Finally, we distinguish IR’s focus on variation of data over partitions to challenges related to non-representative samples. Non-representiveness and selection bias are important threats to visualization validity, 15 and recent research has proposed methods to address these challenges within the context of interactive exploratory visualization.16,17 IR can complement these methods but focuses on issues of variation rather than representativeness.
Predictive visual analytics
Visualization has long been used to support predictive analysis tasks. However, most often, the “prediction” is performed by users reviewing historical data and making assumptions about what might happen in the future for similar situations. In fact, the relatively limited history of work on visualizations that incorporate more formal predictive modeling methods was the topic for a workshop at a recent IEEE VIS Conference. 5
The work that does exist in this area has often focused on model development and evaluation rather than supporting end users’ predictive analysis tasks. For example, BaobabView 18 supported interactive construction and evaluation of decision trees. More recent work has focused on building and evaluating regression models. 19 This method, like ours, adopts a partition-based approach to avoid making structural assumptions about the data. However, the focus on building regression models leads to an overall workflow that is very different from the proposed IR approach.
Others have focused on visualizing the output produced by predictive models. For example, Gosink et al. 20 have visualized prediction uncertainty based on formalized ensembles of multiple predictors. This approach, however, requires careful modeling to develop the predictors, including the specification of priors that enables the Bayesian method that they propose.
Outside the visualization literature, where novel visual or interaction methods are not a concern, predictive features are typically visualized using traditional statistical graphics, for example, systems that visually prioritize and threshold p values to rank features for prediction. 21 Such methods are fully compatible with the IR process proposed in this article.

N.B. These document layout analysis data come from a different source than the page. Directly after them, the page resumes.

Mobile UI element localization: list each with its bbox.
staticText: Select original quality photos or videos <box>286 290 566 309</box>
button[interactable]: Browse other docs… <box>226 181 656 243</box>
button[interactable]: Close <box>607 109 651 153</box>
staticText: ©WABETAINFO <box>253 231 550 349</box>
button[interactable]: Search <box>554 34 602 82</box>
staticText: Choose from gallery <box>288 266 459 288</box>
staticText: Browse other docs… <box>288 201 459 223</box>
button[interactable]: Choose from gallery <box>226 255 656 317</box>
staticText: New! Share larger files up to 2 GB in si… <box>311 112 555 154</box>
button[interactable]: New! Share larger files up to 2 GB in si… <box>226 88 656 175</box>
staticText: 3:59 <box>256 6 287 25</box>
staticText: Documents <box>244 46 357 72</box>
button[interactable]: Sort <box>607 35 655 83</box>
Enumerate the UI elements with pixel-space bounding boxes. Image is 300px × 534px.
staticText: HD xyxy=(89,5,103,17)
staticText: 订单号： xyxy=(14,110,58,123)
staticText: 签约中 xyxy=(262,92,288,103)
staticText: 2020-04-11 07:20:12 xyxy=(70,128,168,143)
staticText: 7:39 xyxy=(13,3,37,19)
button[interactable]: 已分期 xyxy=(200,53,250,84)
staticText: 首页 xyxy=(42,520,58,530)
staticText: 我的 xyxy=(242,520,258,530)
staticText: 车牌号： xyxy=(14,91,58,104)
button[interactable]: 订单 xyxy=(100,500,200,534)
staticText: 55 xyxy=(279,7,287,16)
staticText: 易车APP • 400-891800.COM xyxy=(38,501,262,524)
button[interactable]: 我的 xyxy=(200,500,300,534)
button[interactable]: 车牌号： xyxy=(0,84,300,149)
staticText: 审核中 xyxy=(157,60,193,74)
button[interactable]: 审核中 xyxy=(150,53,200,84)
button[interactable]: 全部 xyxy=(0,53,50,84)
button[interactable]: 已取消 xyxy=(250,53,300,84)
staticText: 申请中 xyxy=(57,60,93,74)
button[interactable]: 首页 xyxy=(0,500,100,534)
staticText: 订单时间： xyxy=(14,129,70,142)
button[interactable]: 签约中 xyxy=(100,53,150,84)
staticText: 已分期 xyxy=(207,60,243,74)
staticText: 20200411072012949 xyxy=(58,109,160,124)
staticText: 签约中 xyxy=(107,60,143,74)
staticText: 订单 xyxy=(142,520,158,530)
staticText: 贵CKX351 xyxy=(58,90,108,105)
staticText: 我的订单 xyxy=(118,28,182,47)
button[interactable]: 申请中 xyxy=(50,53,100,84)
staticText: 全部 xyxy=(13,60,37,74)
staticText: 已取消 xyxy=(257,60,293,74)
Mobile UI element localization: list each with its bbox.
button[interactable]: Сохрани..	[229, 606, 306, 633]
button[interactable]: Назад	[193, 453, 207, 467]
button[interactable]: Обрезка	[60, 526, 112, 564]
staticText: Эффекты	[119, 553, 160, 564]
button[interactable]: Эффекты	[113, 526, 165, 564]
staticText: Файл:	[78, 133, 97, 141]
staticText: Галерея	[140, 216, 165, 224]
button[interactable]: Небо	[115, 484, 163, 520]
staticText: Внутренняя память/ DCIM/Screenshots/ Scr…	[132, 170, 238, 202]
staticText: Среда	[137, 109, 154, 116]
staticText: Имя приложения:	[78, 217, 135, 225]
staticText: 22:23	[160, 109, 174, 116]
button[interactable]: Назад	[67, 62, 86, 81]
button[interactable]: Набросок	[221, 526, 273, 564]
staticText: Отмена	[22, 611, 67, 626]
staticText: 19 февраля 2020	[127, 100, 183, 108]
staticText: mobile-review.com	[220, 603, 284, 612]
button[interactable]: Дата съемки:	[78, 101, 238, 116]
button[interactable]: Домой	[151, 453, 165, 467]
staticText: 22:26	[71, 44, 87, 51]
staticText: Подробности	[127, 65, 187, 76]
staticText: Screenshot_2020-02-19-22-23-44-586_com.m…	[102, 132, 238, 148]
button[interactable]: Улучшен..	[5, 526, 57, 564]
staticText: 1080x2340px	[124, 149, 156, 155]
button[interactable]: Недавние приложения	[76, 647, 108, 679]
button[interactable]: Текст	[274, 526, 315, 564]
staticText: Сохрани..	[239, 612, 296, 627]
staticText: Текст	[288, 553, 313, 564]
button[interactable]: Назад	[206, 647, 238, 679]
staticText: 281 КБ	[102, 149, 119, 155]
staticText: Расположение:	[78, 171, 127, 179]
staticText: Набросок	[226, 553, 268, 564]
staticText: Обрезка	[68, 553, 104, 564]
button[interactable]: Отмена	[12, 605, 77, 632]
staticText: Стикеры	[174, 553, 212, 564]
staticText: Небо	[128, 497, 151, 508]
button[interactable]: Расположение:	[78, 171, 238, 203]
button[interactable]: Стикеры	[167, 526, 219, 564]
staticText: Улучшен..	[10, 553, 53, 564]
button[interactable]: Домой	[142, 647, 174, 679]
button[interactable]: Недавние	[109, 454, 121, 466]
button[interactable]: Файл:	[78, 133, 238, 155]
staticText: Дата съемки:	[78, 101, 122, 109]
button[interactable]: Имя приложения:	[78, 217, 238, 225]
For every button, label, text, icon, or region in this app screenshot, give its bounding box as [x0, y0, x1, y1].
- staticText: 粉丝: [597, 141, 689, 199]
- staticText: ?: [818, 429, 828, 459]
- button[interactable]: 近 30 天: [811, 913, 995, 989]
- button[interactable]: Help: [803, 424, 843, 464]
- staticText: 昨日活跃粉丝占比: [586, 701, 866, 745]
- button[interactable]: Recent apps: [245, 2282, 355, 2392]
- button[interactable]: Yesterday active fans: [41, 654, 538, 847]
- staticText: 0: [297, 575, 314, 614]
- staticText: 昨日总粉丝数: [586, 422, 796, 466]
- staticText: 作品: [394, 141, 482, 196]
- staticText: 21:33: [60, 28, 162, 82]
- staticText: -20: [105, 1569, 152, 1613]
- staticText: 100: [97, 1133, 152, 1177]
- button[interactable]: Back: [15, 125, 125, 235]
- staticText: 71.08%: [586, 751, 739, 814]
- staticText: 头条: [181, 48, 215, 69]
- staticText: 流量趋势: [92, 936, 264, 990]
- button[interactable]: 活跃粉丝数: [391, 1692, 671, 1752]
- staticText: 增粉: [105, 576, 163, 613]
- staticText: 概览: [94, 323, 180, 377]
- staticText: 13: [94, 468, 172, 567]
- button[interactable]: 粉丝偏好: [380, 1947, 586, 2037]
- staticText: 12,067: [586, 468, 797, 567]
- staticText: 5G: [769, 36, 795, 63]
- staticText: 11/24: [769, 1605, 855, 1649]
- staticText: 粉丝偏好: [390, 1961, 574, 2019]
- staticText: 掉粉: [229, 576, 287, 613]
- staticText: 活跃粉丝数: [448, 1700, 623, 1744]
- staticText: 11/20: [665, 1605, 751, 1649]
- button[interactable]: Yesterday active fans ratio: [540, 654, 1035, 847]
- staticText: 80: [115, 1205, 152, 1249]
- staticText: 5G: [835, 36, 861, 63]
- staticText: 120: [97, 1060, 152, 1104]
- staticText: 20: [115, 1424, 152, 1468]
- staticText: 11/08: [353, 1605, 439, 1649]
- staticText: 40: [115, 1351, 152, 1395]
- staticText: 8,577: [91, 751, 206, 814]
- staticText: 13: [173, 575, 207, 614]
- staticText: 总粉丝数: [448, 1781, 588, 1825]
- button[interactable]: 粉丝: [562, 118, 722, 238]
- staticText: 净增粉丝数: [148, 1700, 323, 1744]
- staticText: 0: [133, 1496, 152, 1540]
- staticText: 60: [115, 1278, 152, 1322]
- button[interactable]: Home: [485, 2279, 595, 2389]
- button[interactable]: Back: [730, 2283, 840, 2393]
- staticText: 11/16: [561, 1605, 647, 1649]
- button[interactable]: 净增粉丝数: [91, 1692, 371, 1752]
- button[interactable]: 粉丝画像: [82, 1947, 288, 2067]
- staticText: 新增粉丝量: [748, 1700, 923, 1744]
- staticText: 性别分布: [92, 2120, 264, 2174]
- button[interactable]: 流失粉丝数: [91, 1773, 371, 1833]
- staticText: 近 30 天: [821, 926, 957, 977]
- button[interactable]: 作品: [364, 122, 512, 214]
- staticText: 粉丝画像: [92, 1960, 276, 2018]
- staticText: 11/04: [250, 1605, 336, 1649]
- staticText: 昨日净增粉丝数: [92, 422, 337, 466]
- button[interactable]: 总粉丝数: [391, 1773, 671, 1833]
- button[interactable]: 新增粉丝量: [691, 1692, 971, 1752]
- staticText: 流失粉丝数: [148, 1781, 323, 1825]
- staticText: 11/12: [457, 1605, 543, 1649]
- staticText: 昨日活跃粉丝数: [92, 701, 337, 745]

Progressive/incremental visualization
Model overfitting and other sampling challenges are common to “Big Data” visualizations that rely on progressive or incremental techniques.22,23 Initial samples are small, grow over time, and can change in distribution as time proceeds. Some have addressed this challenge by including confidence intervals along with partial sets of query results. 24 However, relying on the query platform to assess confidence in data subsets does not easily support interactive zoom and filter operations after the query because these changes in visual focus do not necessarily result in new queries that generate new result sets. Moreover, these papers do not propose methods for computing confidence intervals, but rather assume that such data will be provided by the the database.
Inferential statistics
Statistical inference is a discipline with a very long and distinguished history. Most relevant to the IR method described in this article are challenges related to statistical significance and null hypotheses, and in particular, Type 1 and Type 2 errors. Type 1 errors refer to improper rejections of the null hypothesis which lead to conclusions that are not real effects, while Type 2 errors refer to falsely retaining the null hypothesis which can lead to assumptions that a true effect is false. 25
These types of errors are of critical concern in high-dimensional exploratory visualization where computational methods can quickly assess vast numbers of dimensions for statistical significance. Statistical correction methods have been proposed to reduce Type 1 errors, 26 but arguments have also been made against such approaches. Those arguments suggest that parameterized models or assumptions of “default” null hypotheses do not match real-world situations where distributions are rarely straightforward or independent. Suggesting that these correction methods are the wrong approach for exploratory work, Rothman 27 argues that “scientists should not be so reluctant to explore leads that may turn out to be wrong that they penalize themselves by missing possibly important findings.”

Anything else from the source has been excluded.